*Task inputs*
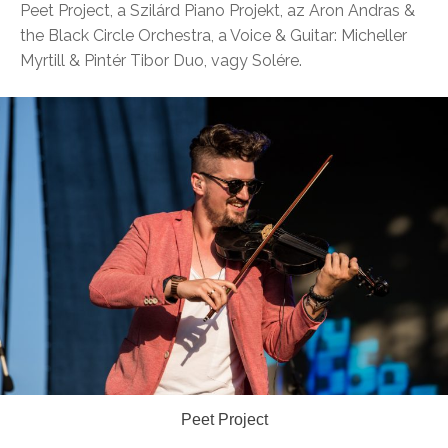
Peet Project, a Szilárd Piano Projekt, az Aron Andras &
the Black Circle Orchestra, a Voice & Guitar: Micheller
Myrtill & Pintér Tibor Duo, vagy Solére.
Peet Project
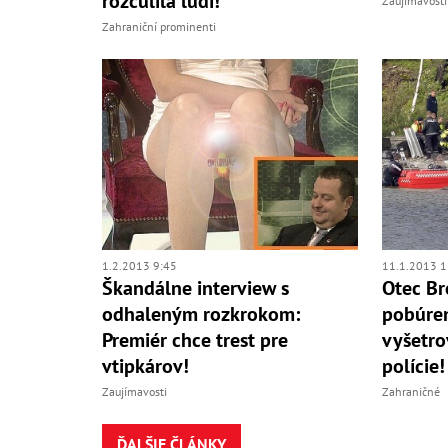
rozčúlila ľudí!
Zaujímavosti
Zahraniční prominenti
1.2.2013 9:45
11.1.2013 1
Škandálne interview s
Otec Br
odhaleným rozkrokom:
pobúren
Premiér chce trest pre
vyšetro
vtipkárov!
polície!
Zaujímavosti
Zahraničné
ĎALŠIE ČLÁNKY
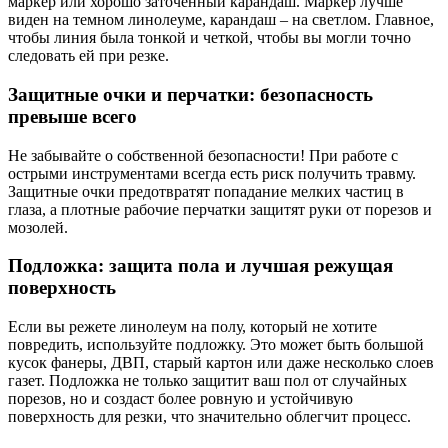
маркер или хорошо заточенный карандаш. Маркер лучше
виден на темном линолеуме, карандаш – на светлом. Главное,
чтобы линия была тонкой и четкой, чтобы вы могли точно
следовать ей при резке.
Защитные очки и перчатки: безопасность
превыше всего
Не забывайте о собственной безопасности! При работе с
острыми инструментами всегда есть риск получить травму.
Защитные очки предотвратят попадание мелких частиц в
глаза, а плотные рабочие перчатки защитят руки от порезов и
мозолей.
Подложка: защита пола и лучшая режущая
поверхность
Если вы режете линолеум на полу, который не хотите
повредить, используйте подложку. Это может быть большой
кусок фанеры, ДВП, старый картон или даже несколько слоев
газет. Подложка не только защитит ваш пол от случайных
порезов, но и создаст более ровную и устойчивую
поверхность для резки, что значительно облегчит процесс.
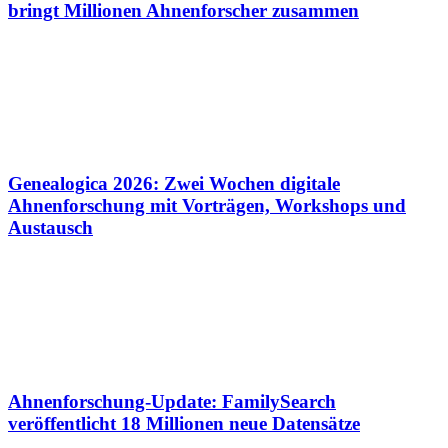
bringt Millionen Ahnenforscher zusammen
Genealogica 2026: Zwei Wochen digitale
Ahnenforschung mit Vorträgen, Workshops und
Austausch
Ahnenforschung-Update: FamilySearch
veröffentlicht 18 Millionen neue Datensätze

*Work required*
Pictures in the entries do not go into the copy. Print only the lines starting at the one containing "Premiér chce trest pre" and ending at the one containing "повредить, используйте подложку.", exactly as they appear.

*Answer space*
Premiér chce trest pre
vyšetro
vtipkárov!
polície!
Zaujímavosti
Zahraničné
ĎALŠIE ČLÁNKY
маркер или хорошо заточенный карандаш. Маркер лучше
виден на темном линолеуме, карандаш – на светлом. Главное,
чтобы линия была тонкой и четкой, чтобы вы могли точно
следовать ей при резке.
Защитные очки и перчатки: безопасность
превыше всего
Не забывайте о собственной безопасности! При работе с
острыми инструментами всегда есть риск получить травму.
Защитные очки предотвратят попадание мелких частиц в
глаза, а плотные рабочие перчатки защитят руки от порезов и
мозолей.
Подложка: защита пола и лучшая режущая
поверхность
Если вы режете линолеум на полу, который не хотите
повредить, используйте подложку. Это может быть большой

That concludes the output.